Has Ireland’s dual registration plate changed the way we buy cars?
While many of us head off on our annual holiday this July and August, spare a thought for our car dealers as it is one of their busiest times of the year.
Given that we’re mid way through July, we thought that we would recap on the impact of the dual registration here in the Irish automotive sector and to see if we can identify any trends during that period.
In 2013, the government introduced a new dual registration system so rather than new cars being registered only in January, motorists could now purchase a brand new car in either January or July. The rationale for introducing this change was because of the extreme front-loading of sales in January and the impact this had on government taxation, working capital and job stability.
So how has the mid-year plate changed how motorists buy?
We thought we would start off by briefly looking at the level of July car sales from 2011 and look at how that has changed up until 2016.
In July 2011, two years before the new dual registration plate was introduced, only 4,081 new cars were sold that year. July sales only increased by 8% in 2012 but in 2013, the first year the new dual registration came into effect, there was a YoY increase of 163%. Since 2013, the industry has witnessed a YoY increase of 61%, 47% and 8% respectively.
January has always been the peak buying month for new cars. In July 2015 however, car sales in that month were almost on a par with January sales in that same year. July car sales have gone from representing just 5.6% of total annual sales in 2012 (the year before the new dual registration was introduced) to a share of 20.4% in 2016.
Looking at July car sales as a proportion of all annual sales, there has been a significant increase, from 5.6% in 2012 to 20.4% last year.
Pre-2013, the pattern of declining sales month-on-month each year to December was inevitable. Comparing 2012 to 2016 sales, there is a notable second ‘spike’ mid year.
While January still remains the most popular month to buy a new car, July has shown an incremental increase in its percentage of total car sales since the launch of the new dual registration, although that incremental increase slowed slightly last year. In 2012, the year before the new registration was introduced, the ratio of new car sales in January v July was 5:1. While in 2016, the ratio has narrowed to 3:1.
It is clear that the dual registration system has had a positive impact in terms of July sales but it is still early in its development to fully understand whether it has had a significant effect on the buying habits of the Irish consumer.

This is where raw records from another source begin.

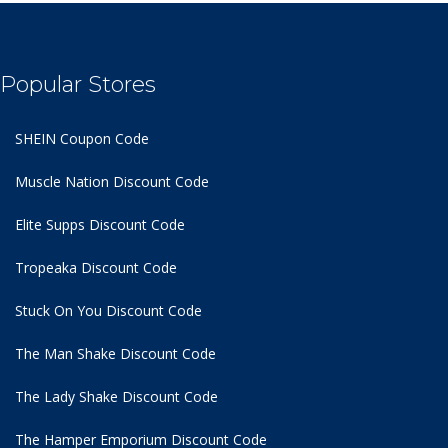
Popular Stores
SHEIN Coupon Code
Muscle Nation Discount Code
Elite Supps Discount Code
Tropeaka Discount Code
Stuck On You Discount Code
The Man Shake Discount Code
The Lady Shake Discount Code
The Hamper Emporium Discount Code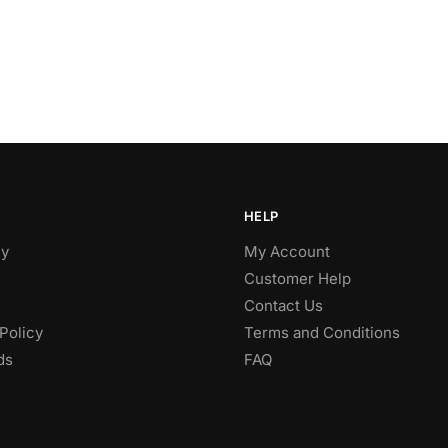
HELP
y
My Account
Customer Help
Contact Us
Policy
Terms and Conditions
ds
FAQ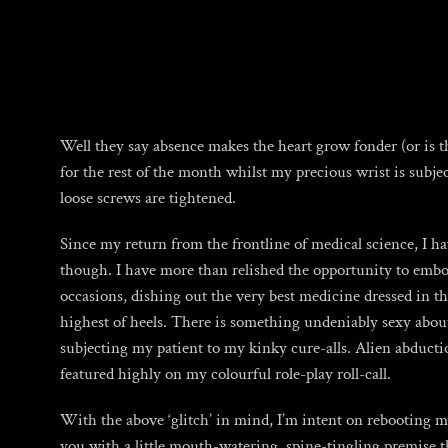
Skip
to
content
Well they say absence makes the heart grow fonder (or is t
for the rest of the month whilst my precious wrist is subje
loose screws are tightened.
Since my return from the frontline of medical science, I h
though. I have more than relished the opportunity to em
occasions, dishing out the very best medicine dressed in the
highest of heels. There is something undeniably sexy about
subjecting my patient to my kinky cure-alls. Alien abducti
featured highly on my colourful role-play roll-call.
With the above ‘glitch’ in mind, I’m intent on rebooting m
you with a little mouth-watering, spine-tingling premise th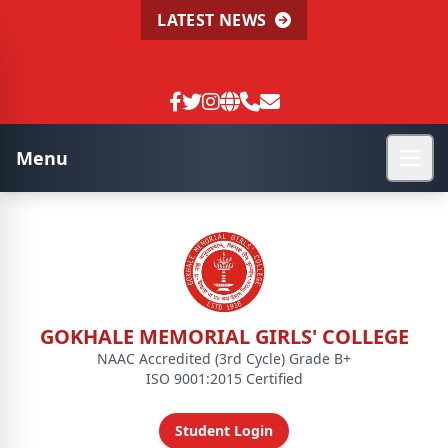
LATEST NEWS
Menu
GOKHALE MEMORIAL GIRLS' COLLEGE
NAAC Accredited (3rd Cycle) Grade B+
ISO 9001:2015 Certified
Student Login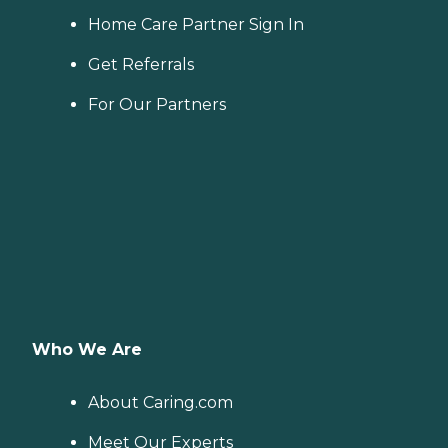
Home Care Partner Sign In
Get Referrals
For Our Partners
Who We Are
About Caring.com
Meet Our Experts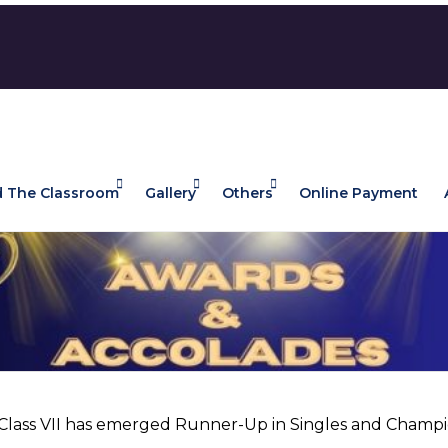
 The Classroom
Gallery
Others
Online Payment
f Class VII has emerged Runner-Up in Singles and Champ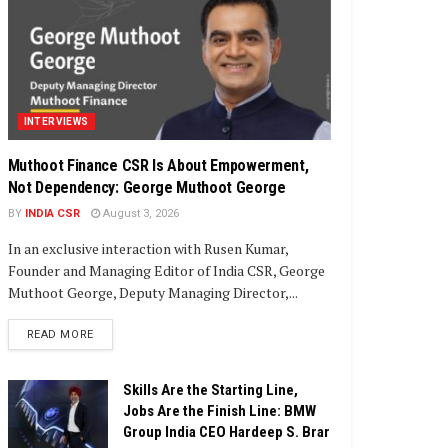
INTERVIEWS
Muthoot Finance CSR Is About Empowerment,
Not Dependency: George Muthoot George
BY
INDIA CSR
August 3, 2026
In an exclusive interaction with Rusen Kumar,
Founder and Managing Editor of India CSR, George
Muthoot George, Deputy Managing Director,...
DETAILS
READ MORE
Skills Are the Starting Line,
Jobs Are the Finish Line: BMW
Group India CEO Hardeep S. Brar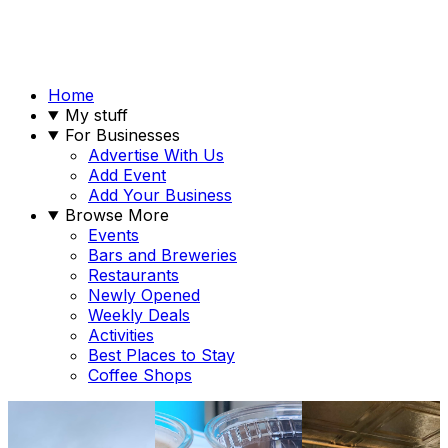
Home
My stuff
For Businesses
Advertise With Us
Add Event
Add Your Business
Browse More
Events
Bars and Breweries
Restaurants
Newly Opened
Weekly Deals
Activities
Best Places to Stay
Coffee Shops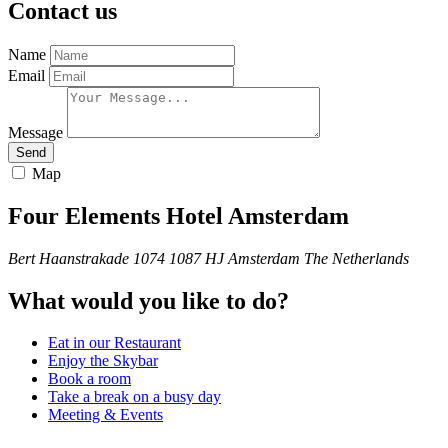
Contact us
Name
Email
Message
Send
Map
Four Elements Hotel Amsterdam
Bert Haanstrakade 1074
1087 HJ
Amsterdam
The Netherlands
What would you like to do?
Eat in our Restaurant
Enjoy the Skybar
Book a room
Take a break on a busy day
Meeting & Events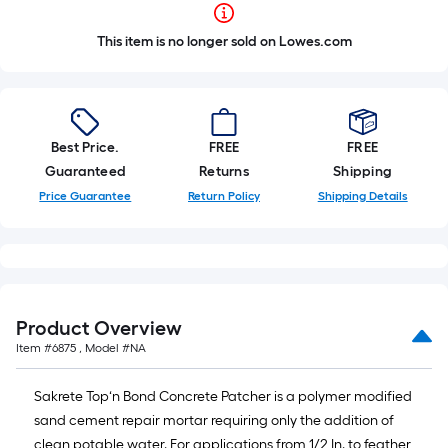
This item is no longer sold on Lowes.com
Best Price.
FREE
FREE
Guaranteed
Returns
Shipping
Price Guarantee
Return Policy
Shipping Details
Product Overview
Item #
6875
, Model #
NA
Sakrete Top‘n Bond Concrete Patcher is a polymer modified
sand cement repair mortar requiring only the addition of
clean potable water. For applications from 1/2 In. to feather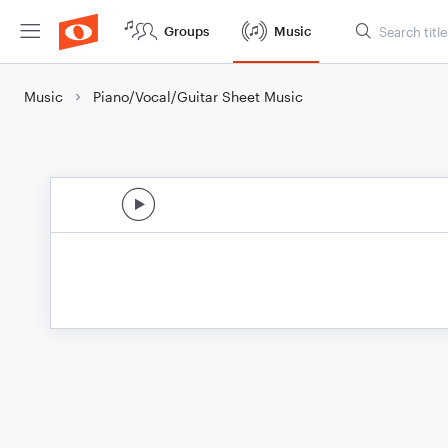
Groups
Music
Music
Piano/Vocal/Guitar Sheet Music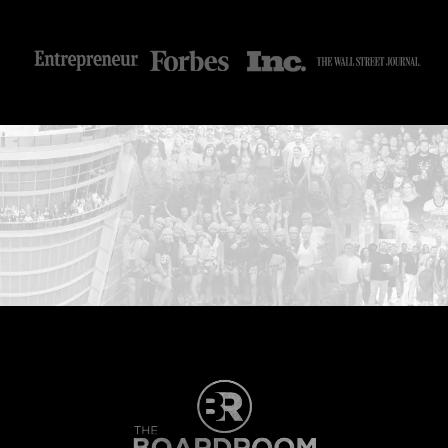
...START HERE: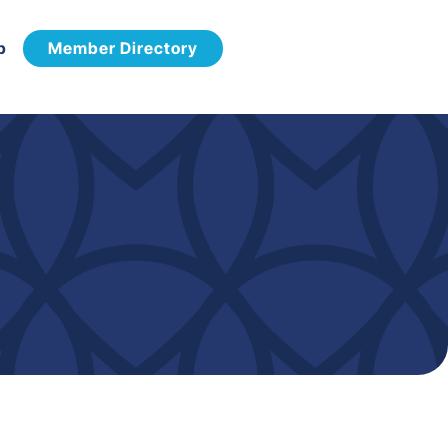
p
Member Directory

Will we see the eventual scenario of July car sales surpassing January figures? Anecdotal evidence would seem to suggest that consumers have greater levels of disposable income in July in comparison to January so maybe this outcome is inevitable?
Will we see the trend of July car sales as a percentage of total annual sales incrementally increasing again at the end of July once the figures are released?
From a recruitment perspective, the dual registration has had a hugely beneficial impact. New car sales have a direct impact on employment in the sector; the more new cars are sold, the more employees are required to sell them, service them and prepare them.
Traditionally, car sales were extremely seasonal and as a result, job stability was less certain. The industry has become far more attractive to new entrants as they see it as representing a far more stable environment without the excessive front-loading of activity we have witnessed in previous years.